Produktbeschreibungen

Über den Autor und weitere Mitwirkende

Dr. Heinrich Eichenberger, Jahrgang 1935, studierte in St. Gallen und Fribourg Ökonomie und Jura. Damit begann seine Karriere bei Nestlé als Manager Operations Research.

Anschließend leitete er den Aufbau der Heberlein Computer Service AG, bevor er zwölf Jahren lang bei der Firma Schindler konzernweit eine entscheidende Einflussnahme auf Auswahl, Job Rotation und Förderung der Führungskräfte ausübte.

Später wurde er Senior Officer von Korn/Ferry International, dem weltweiten Branchenleader in Executive Search. Managing Partner und Chairman von Korn/Ferry Schweiz.

Seit einigen Jahren ist Heinrich Eichenberger unabhängiger Consultant für Business Investigations und Mitglied der amerikanischen Society of Competitive Intelligence Professionals SCIP.

Nicht zuletzt wegen seiner früheren Erfahrung als Leiter eines Nachrichtendienstes und seiner ausgewiesenen Professionalität sowie dem weltweiten Beziehungsnetz ist Eichenberger heute ein erfolgreicher Firmenberater in sensitiven Bereichen.

Heinrich Eichenberger bietet seine Beratungen vor allem größeren und mittleren Unternehmen an. Bei allen Klienten ist individuelles, persönliches und diskretes Vorgehen gefragt.

Eichenberger schaute sich früher jeden James Bond Film an. Sein Fazit: 'Es sind heute auf Unterhaltung getrimmte Shows mit viel technischen Effekten, aber ohne jeden ernsthaften Informationsgehalt. So jedenfalls funktionieren Geheimdienste nicht.'

Wie Geheimdienste funktionieren, wie der Apparat denkt, operative Vorgänge eingeleitet und durchgeführt werden, machen seine Agentenromane deutlich.

Eichenberger hat sich zur Aufgabe gemacht, mit seinen Büchern intelligent und angenehm zu unterhalten, aber dabei auch zu informieren und über Zusammenhänge aufzuklären.

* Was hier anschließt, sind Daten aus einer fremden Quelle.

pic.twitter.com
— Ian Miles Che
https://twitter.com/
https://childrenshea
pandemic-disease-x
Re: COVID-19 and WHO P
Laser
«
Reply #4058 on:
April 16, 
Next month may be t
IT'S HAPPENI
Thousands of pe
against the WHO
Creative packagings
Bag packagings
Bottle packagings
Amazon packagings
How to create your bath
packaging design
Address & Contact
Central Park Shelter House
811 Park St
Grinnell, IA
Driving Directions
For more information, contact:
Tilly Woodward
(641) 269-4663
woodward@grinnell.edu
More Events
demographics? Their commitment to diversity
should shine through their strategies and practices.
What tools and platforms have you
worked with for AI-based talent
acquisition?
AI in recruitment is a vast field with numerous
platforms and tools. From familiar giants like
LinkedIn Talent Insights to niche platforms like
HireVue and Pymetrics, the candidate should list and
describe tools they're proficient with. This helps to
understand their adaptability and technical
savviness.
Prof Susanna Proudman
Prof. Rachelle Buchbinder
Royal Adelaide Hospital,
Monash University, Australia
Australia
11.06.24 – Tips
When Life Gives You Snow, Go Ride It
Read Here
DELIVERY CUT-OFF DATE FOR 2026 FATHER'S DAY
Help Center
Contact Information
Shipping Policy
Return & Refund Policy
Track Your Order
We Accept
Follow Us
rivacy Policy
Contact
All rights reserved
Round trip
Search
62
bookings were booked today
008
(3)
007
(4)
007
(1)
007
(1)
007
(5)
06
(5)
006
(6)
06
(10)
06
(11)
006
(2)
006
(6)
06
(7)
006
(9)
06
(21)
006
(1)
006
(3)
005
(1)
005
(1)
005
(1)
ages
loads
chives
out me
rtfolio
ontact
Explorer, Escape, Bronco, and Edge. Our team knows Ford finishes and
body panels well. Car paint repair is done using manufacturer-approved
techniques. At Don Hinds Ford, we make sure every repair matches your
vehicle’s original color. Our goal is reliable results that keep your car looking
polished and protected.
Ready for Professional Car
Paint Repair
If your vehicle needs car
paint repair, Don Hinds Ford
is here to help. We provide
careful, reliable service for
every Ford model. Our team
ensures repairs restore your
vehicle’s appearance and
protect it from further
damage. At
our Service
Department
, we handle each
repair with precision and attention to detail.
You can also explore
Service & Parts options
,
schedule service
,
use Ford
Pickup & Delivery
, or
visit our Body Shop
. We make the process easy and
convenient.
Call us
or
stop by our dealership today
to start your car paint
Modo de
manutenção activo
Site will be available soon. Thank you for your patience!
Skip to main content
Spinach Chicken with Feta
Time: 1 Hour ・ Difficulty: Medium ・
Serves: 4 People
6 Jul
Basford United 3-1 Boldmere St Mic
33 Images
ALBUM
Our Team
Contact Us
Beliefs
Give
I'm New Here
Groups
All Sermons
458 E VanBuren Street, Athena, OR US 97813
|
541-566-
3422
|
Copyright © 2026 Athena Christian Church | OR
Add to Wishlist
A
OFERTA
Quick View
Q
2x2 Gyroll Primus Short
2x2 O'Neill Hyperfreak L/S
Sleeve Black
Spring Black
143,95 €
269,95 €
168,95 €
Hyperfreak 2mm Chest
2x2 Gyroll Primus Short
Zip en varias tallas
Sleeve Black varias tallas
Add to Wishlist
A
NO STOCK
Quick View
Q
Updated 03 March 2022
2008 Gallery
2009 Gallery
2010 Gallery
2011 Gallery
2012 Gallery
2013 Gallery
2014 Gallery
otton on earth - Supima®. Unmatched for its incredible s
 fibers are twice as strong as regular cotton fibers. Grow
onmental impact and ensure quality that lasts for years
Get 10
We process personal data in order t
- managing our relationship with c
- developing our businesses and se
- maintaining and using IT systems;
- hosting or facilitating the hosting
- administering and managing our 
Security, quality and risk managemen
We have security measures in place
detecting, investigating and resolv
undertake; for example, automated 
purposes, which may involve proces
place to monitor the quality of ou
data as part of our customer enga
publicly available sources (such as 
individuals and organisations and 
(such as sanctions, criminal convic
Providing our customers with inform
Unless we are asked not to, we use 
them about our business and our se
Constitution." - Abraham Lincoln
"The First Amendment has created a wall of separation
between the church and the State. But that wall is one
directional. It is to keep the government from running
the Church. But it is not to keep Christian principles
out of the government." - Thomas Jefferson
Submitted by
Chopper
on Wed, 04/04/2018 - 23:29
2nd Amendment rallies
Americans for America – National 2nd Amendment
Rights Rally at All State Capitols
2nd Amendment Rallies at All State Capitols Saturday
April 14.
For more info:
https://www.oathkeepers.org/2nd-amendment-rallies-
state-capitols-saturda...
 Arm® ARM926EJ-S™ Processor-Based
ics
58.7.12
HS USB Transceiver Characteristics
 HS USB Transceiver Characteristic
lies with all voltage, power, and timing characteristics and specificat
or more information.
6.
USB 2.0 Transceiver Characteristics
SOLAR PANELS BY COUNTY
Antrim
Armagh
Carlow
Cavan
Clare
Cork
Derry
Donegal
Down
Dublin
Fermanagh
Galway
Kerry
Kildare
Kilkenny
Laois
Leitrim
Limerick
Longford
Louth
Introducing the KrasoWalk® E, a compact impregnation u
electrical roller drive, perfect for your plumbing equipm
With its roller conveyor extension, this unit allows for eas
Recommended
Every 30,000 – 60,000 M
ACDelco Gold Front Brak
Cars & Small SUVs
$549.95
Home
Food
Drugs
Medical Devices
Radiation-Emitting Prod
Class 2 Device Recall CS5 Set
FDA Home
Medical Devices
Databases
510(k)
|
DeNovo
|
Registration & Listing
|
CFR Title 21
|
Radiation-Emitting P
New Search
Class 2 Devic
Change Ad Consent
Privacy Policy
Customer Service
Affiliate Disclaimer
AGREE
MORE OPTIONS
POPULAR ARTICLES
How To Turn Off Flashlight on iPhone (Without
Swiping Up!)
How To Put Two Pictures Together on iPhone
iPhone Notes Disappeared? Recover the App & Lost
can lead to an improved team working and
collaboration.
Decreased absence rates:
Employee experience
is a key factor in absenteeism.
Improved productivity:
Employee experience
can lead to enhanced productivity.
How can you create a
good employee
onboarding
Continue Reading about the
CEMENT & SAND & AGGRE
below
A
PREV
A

Wer erwartet, dass seine Agenten am frühen Morgen Whisky trinken, mit einem Panzer durch Moskau fahren, mit Laserkanonen auf Spatzen schießen, Menschen zerstückeln aber keine Zigaretten rauchen, wird enttäuscht. Die Romane Eichenbergers operieren mit Menschen und deren Eigenheiten, sprich: Schwächen, Launen, Laster und Stärken. Und das in dieser Reihenfolge.

Eichenberger vergleicht Geheimdienste mit Finanz- oder Versorgungsämter und ergänzt: 'Nur die Kantinen sind nicht öffentlich zugänglich.'

Hier zeigt sich einer der vielen Widersprüche zur Vorstellungswelt des Normalbürgers. Dieser kennt und verabscheut im Allgemeinen die Behörden, doch über den Geheimdienst fabuliert sich in den Köpfen schnell eine paramilitärische Organisation zusammen, in der die unbesungenen Helden der Nation aus Kommandozentralen gesteuert werden.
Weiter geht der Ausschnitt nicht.